Peintre — L’art comme trace du vivant
Peintre et professeure-chercheuse en enseignement des arts à l’UQAR, Sonia Fournier développe une pratique abstraite où la couleur, la lumière, la trace et le geste construisent l’espace du tableau.
Ses premières séries se sont affirmées dans une relation intense à la couleur, aux contrastes et à la matière. Les rouges, les jaunes, les bleus profonds, les masses colorées et certains signes récurrents y installaient déjà une énergie propre, une tension entre apparition et déplacement. Ces œuvres constituent aujourd’hui une période fondatrice de sa démarche picturale.
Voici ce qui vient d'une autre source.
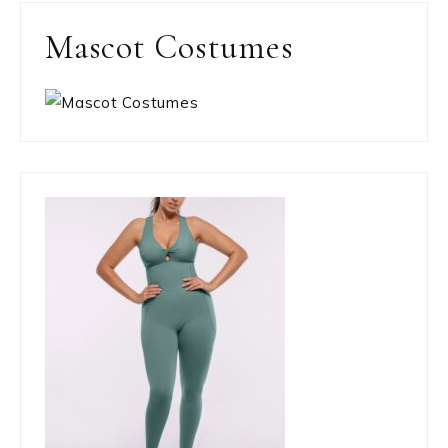
Mascot Costumes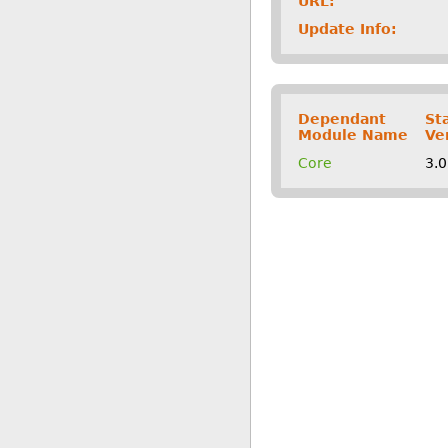
URL:
Update Info:
Dependant
St
Module Name
Ve
Core
3.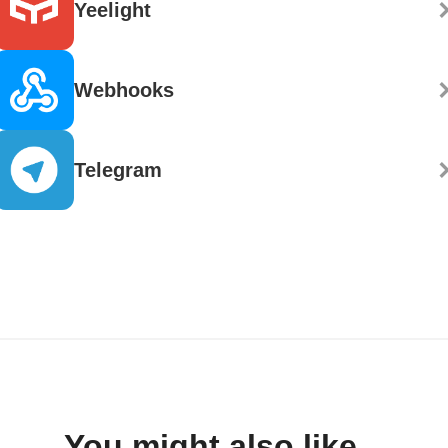
Yeelight
Webhooks
Telegram
You might also like...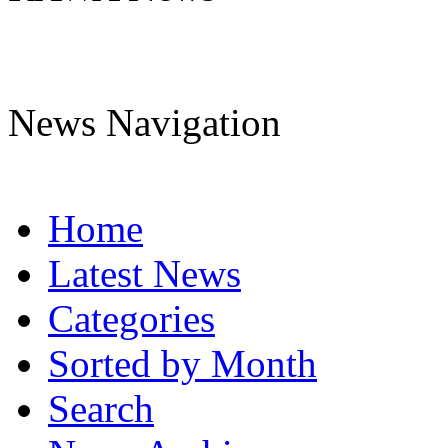
News Navigation
Home
Latest News
Categories
Sorted by Month
Search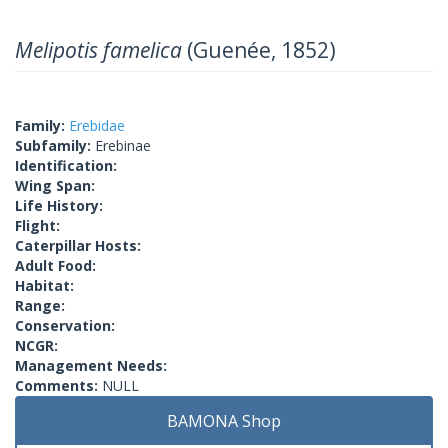
Melipotis famelica
(Guenée, 1852)
Family:
Erebidae
Subfamily:
Erebinae
Identification:
Wing Span:
Life History:
Flight:
Caterpillar Hosts:
Adult Food:
Habitat:
Range:
Conservation:
NCGR:
Management Needs:
Comments:
NULL
BAMONA Shop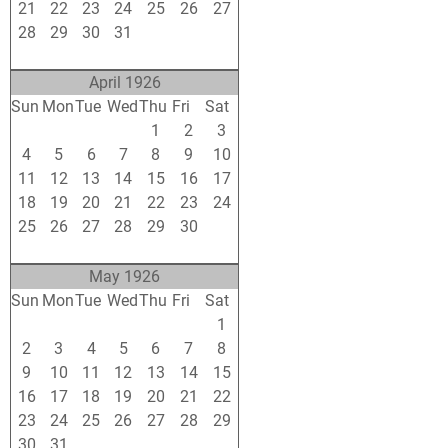
21
22
23
24
25
26
27
28
29
30
31
1
2
3
4
5
6
7
8
9
10
April 1926
Sun
Mon
Tue
Wed
Thu
Fri
Sat
28
29
30
31
1
2
3
4
5
6
7
8
9
10
11
12
13
14
15
16
17
18
19
20
21
22
23
24
25
26
27
28
29
30
1
2
3
4
5
6
7
8
May 1926
Sun
Mon
Tue
Wed
Thu
Fri
Sat
25
26
27
28
29
30
1
2
3
4
5
6
7
8
9
10
11
12
13
14
15
16
17
18
19
20
21
22
23
24
25
26
27
28
29
30
31
1
2
3
4
5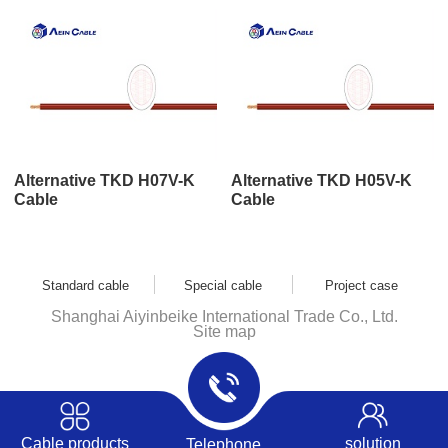
Alternative TKD H07V-K
Alternative TKD H05V-K
Cable
Cable
Standard cable
Special cable
Project case
Shanghai Aiyinbeike International Trade Co., Ltd.
Site map
Cable products
solution
Telephone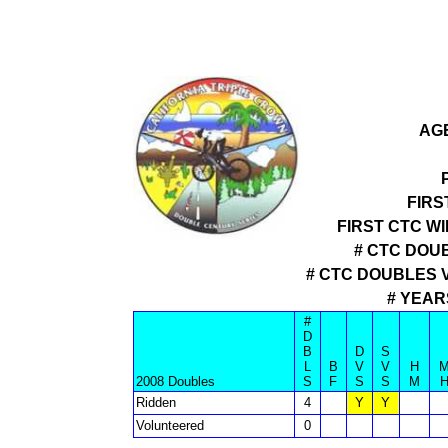
AGE
FIRS
FIRST CTC W
# CTC DOUB
# CTC DOUBLES 
# YEAR
#
D
B
D
S
L
B
V
V
H
2008 Doubles
S
F
S
S
M
Ridden
4
Y
Y
Volunteered
0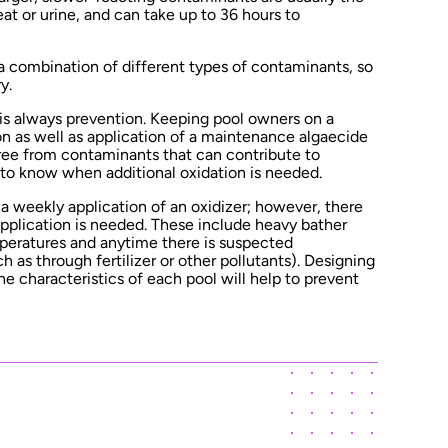
t or urine, and can take up to 36 hours to
a combination of different types of contaminants, so
y.
 is always prevention. Keeping pool owners on a
on as well as application of a maintenance algaecide
free from contaminants that can contribute to
t to know when additional oxidation is needed.
weekly application of an oxidizer; however, there
pplication is needed. These include heavy bather
peratures and anytime there is suspected
 as through fertilizer or other pollutants). Designing
e characteristics of each pool will help to prevent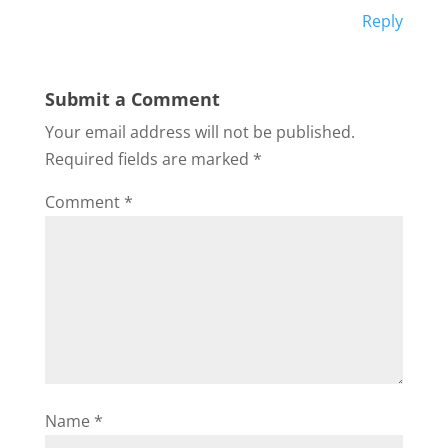
Reply
Submit a Comment
Your email address will not be published.
Required fields are marked
*
Comment
*
Name
*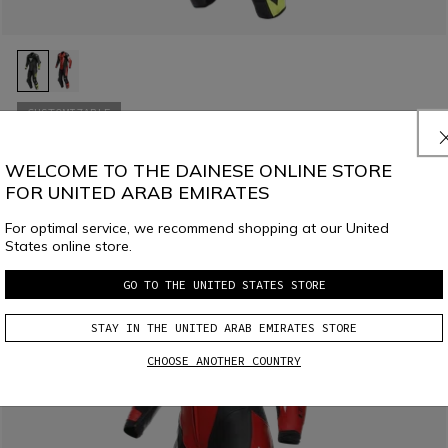
CUSTOMIZABLE
MISANO 3 D-AIR® - MEN'S 1-PIECE MOTORCYCLE PERFORATED
LEATHER SUIT WITH AIRBAG
WELCOME TO THE DAINESE ONLINE STORE
€ 2.499
FOR UNITED ARAB EMIRATES
For optimal service, we recommend shopping at our United
States online store.
GO TO THE UNITED STATES STORE
STAY IN THE UNITED ARAB EMIRATES STORE
CHOOSE ANOTHER COUNTRY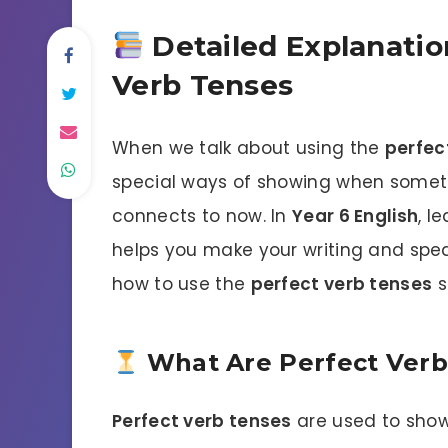
Detailed Explanatio
Verb Tenses
When we talk about using the
perfec
special ways of showing when somet
connects to now. In
Year 6 English
, l
helps you make your writing and speak
how to use the
perfect verb tenses
s
What Are Perfect Verb
Perfect verb tenses
are used to show 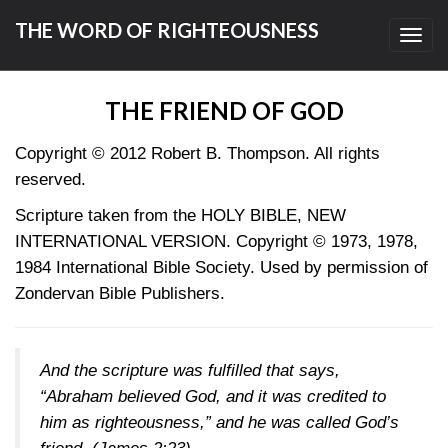
THE WORD OF RIGHTEOUSNESS
Toggl
navig
THE FRIEND OF GOD
Copyright © 2012 Robert B. Thompson. All rights
reserved.
Scripture taken from the HOLY BIBLE, NEW
INTERNATIONAL VERSION. Copyright © 1973, 1978,
1984 International Bible Society. Used by permission of
Zondervan Bible Publishers.
And the scripture was fulfilled that says,
“Abraham believed God, and it was credited to
him as righteousness,” and he was called God’s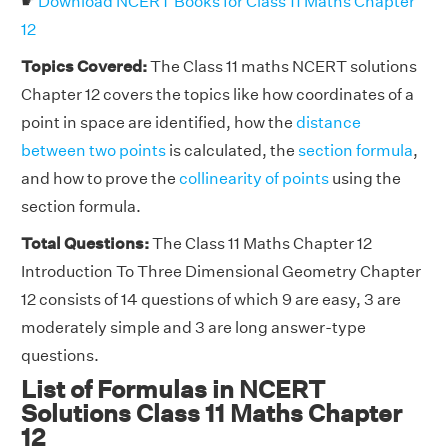
☛
Download NCERT Books for Class 11 Maths Chapter
12
Topics Covered:
The Class 11 maths NCERT solutions
Chapter 12 covers the topics like how coordinates of a
point in space are identified, how the
distance
between two points
is calculated, the
section formula
,
and how to prove the
collinearity of points
using the
section formula.
Total Questions:
The Class 11 Maths Chapter 12
Introduction To Three Dimensional Geometry Chapter
12 consists of 14 questions of which 9 are easy, 3 are
moderately simple and 3 are long answer-type
questions.
List of Formulas in NCERT
Solutions Class 11 Maths Chapter
12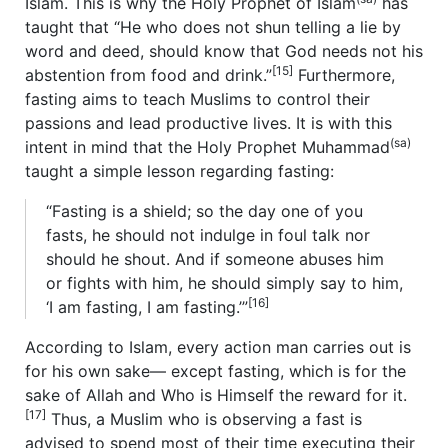
Islam. This is why the Holy Prophet of Islam
has
taught that “He who does not shun telling a lie by
word and deed, should know that God needs not his
[15]
abstention from food and drink.”
Furthermore,
fasting aims to teach Muslims to control their
passions and lead productive lives. It is with this
(sa)
intent in mind that the Holy Prophet Muhammad
taught a simple lesson regarding fasting:
“Fasting is a shield; so the day one of you
fasts, he should not indulge in foul talk nor
should he shout. And if someone abuses him
or fights with him, he should simply say to him,
[16]
‘I am fasting, I am fasting.’”
According to Islam, every action man carries out is
for his own sake— except fasting, which is for the
sake of Allah and Who is Himself the reward for it.
[17]
Thus, a Muslim who is observing a fast is
advised to spend most of their time executing their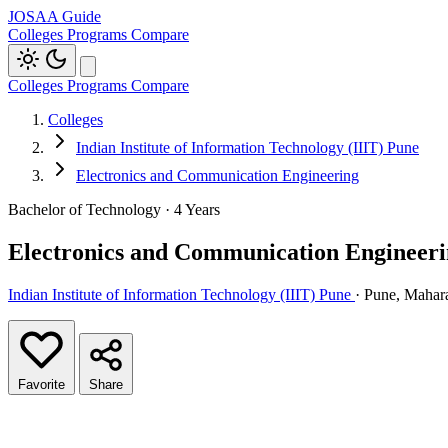
JOSAA Guide
Colleges
Programs
Compare
Colleges
Programs
Compare
Colleges
Indian Institute of Information Technology (IIIT) Pune
Electronics and Communication Engineering
Bachelor of Technology · 4 Years
Electronics and Communication Engineer
Indian Institute of Information Technology (IIIT) Pune
· Pune, Mahar
Favorite
Share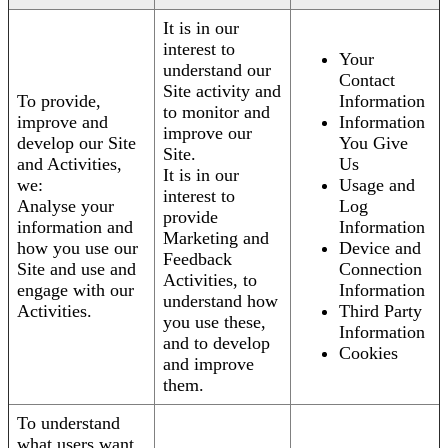
It is in our
interest to
Your
understand our
Contact
Site activity and
To provide,
Information
to monitor and
improve and
Information
improve our
develop our Site
You Give
Site.
and Activities,
Us
It is in our
we:
Usage and
interest to
Analyse your
Log
provide
information and
Information
Marketing and
how you use our
Device and
Feedback
Site and use and
Connection
Activities, to
engage with our
Information
understand how
Activities.
Third Party
you use these,
Information
and to develop
Cookies
and improve
them.
To understand
what users want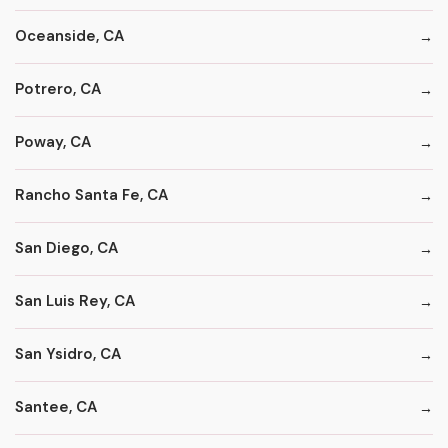
Oceanside, CA
Potrero, CA
Poway, CA
Rancho Santa Fe, CA
San Diego, CA
San Luis Rey, CA
San Ysidro, CA
Santee, CA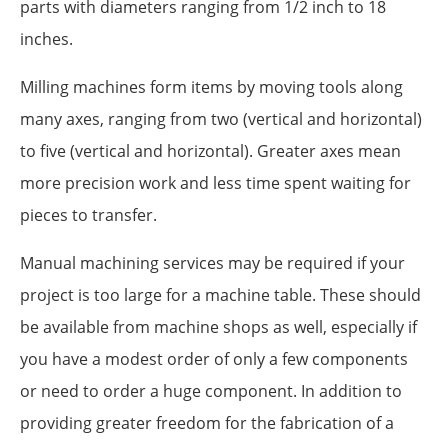
parts with diameters ranging from 1/2 inch to 18
inches.
Milling machines form items by moving tools along
many axes, ranging from two (vertical and horizontal)
to five (vertical and horizontal). Greater axes mean
more precision work and less time spent waiting for
pieces to transfer.
Manual machining services may be required if your
project is too large for a machine table. These should
be available from machine shops as well, especially if
you have a modest order of only a few components
or need to order a huge component. In addition to
providing greater freedom for the fabrication of a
Une nouvelle phase s’ouvre maintenant.
La couleur demeure, mais elle se resserre. Elle surgit davantage par touches, accents ou fragments. Les blancs, les blancs crème, les nuances légèrement jaunes et les espaces laissés ouverts prennent une place croissante. Le vide devient actif. La ligne se fait plus présente. Certains petits signes — formes en V, crochets, contours sombres contenant une couleur — réapparaissent d’une œuvre à l’autre comme une ponctuation personnelle.
La pratique s’oriente ainsi vers une peinture où la présence n’est plus nécessairement donnée entièrement. Une forme peut apparaître, se fragmenter, disparaître presque, puis réapparaître ailleurs. Le regard est invité à circuler, à relier et parfois à reconstruire ce qui demeure volontairement incomplet.
Sans revendiquer une appartenance à la peinture nordique, Sonia Fournier se sent aujourd’hui en résonance avec certaines de ses sensibilités : la lumière comme matière, le silence des espaces, la relation au vivant et cette manière d’éprouver le territoire autant que de le représenter. Ce territoire devient pour elle un espace à explorer plutôt qu’une identité à revendiquer.
Sa démarche conserve les filiations qui ont marqué sa première période — notamment l’intensité chromatique, la présence de la matière et la profondeur de l’espace — tout en s’ouvrant vers une écriture plus dépouillée, plus respirante, où la trace, le fragment, l’entre-deux et le mouvement deviennent centraux.
Peindre consiste moins à représenter qu’à rendre perceptible ce qui se met en mouvement : une présence, une tension, une lumière, un passage, une relation.
Les œuvres présentées dans le portfolio permettent de voir cette transformation : d’une première période plus dense et colorée vers une recherche actuelle où la peinture laisse davantage de place au silence, à l’effacement, à la suggestion et à ce qui demeure encore ouvert.
Peindre, c’est laisser apparaître ce qui ne se donne jamais tout à fait.